Segment Start: Input data
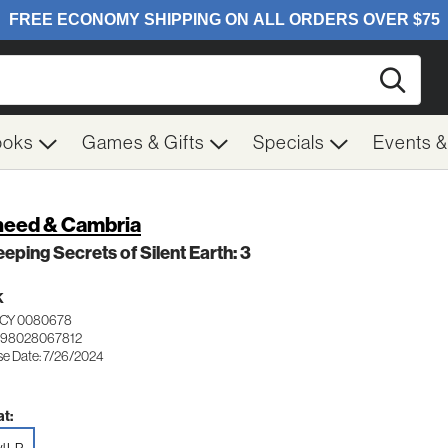
Searc
ooks
Games & Gifts
Specials
Events 
eed & Cambria
eeping Secrets of Silent Earth: 3
K
CY 0080678
198028067812
se Date: 7/26/2024
t:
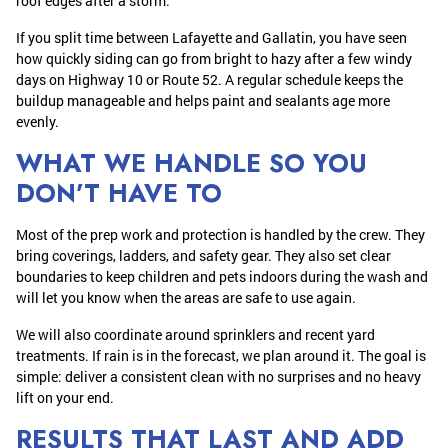
roof edges after a storm.
If you split time between Lafayette and Gallatin, you have seen
how quickly siding can go from bright to hazy after a few windy
days on Highway 10 or Route 52. A regular schedule keeps the
buildup manageable and helps paint and sealants age more
evenly.
WHAT WE HANDLE SO YOU
DON’T HAVE TO
Most of the prep work and protection is handled by the crew. They
bring coverings, ladders, and safety gear. They also set clear
boundaries to keep children and pets indoors during the wash and
will let you know when the areas are safe to use again.
We will also coordinate around sprinklers and recent yard
treatments. If rain is in the forecast, we plan around it. The goal is
simple: deliver a consistent clean with no surprises and no heavy
lift on your end.
RESULTS THAT LAST AND ADD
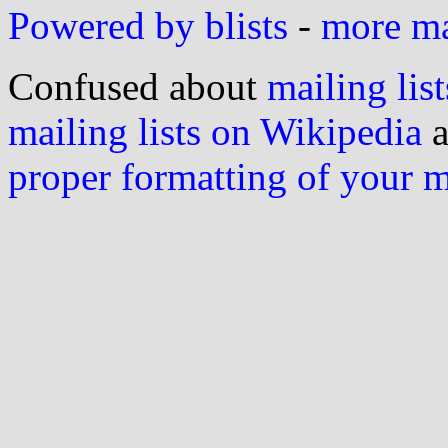
Powered by blists
-
more mai
Confused about
mailing list
mailing lists on Wikipedia
a
proper formatting of your 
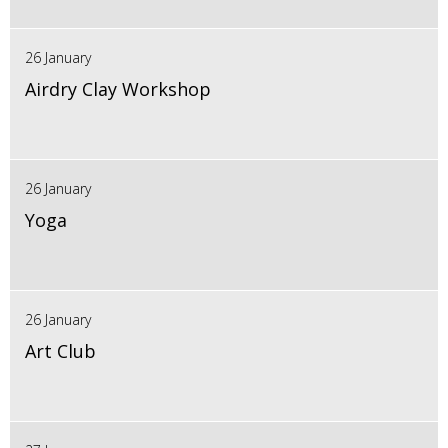
26 January
Airdry Clay Workshop
26 January
Yoga
26 January
Art Club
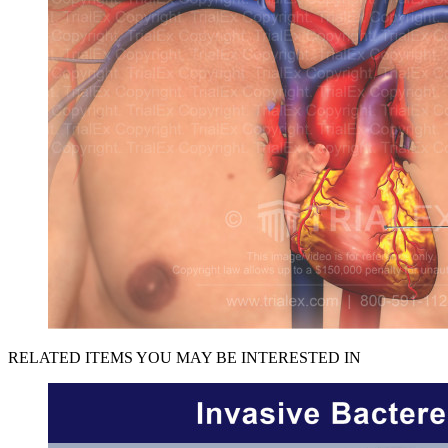
RELATED ITEMS YOU MAY BE INTERESTED IN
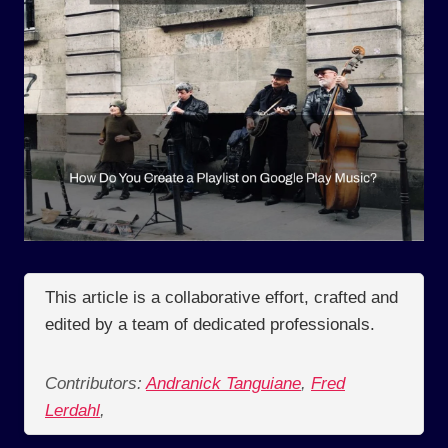
This article is a collaborative effort, crafted and
edited by a team of dedicated professionals.
Contributors:
Andranick Tanguiane
,
Fred
Lerdahl
,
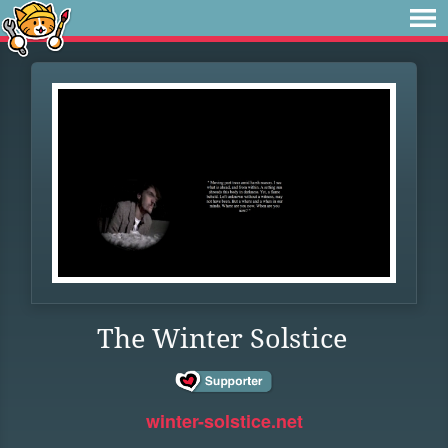
The Winter Solstice
winter-solstice.net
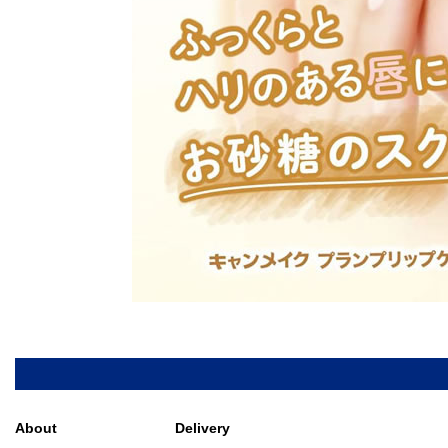
About
Delivery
Segment End: Input data
Exercise aim = Taking the entries above, write out exactly the lines starting with the line containing "roof edges after a storm." and going on through the line containing "WHAT WE HANDLE SO YOU", both included, and nothing else.

Exercise output =
roof edges after a storm.
If you split time between Lafayette and Gallatin, you have seen
how quickly siding can go from bright to hazy after a few windy
days on Highway 10 or Route 52. A regular schedule keeps the
buildup manageable and helps paint and sealants age more
evenly.
WHAT WE HANDLE SO YOU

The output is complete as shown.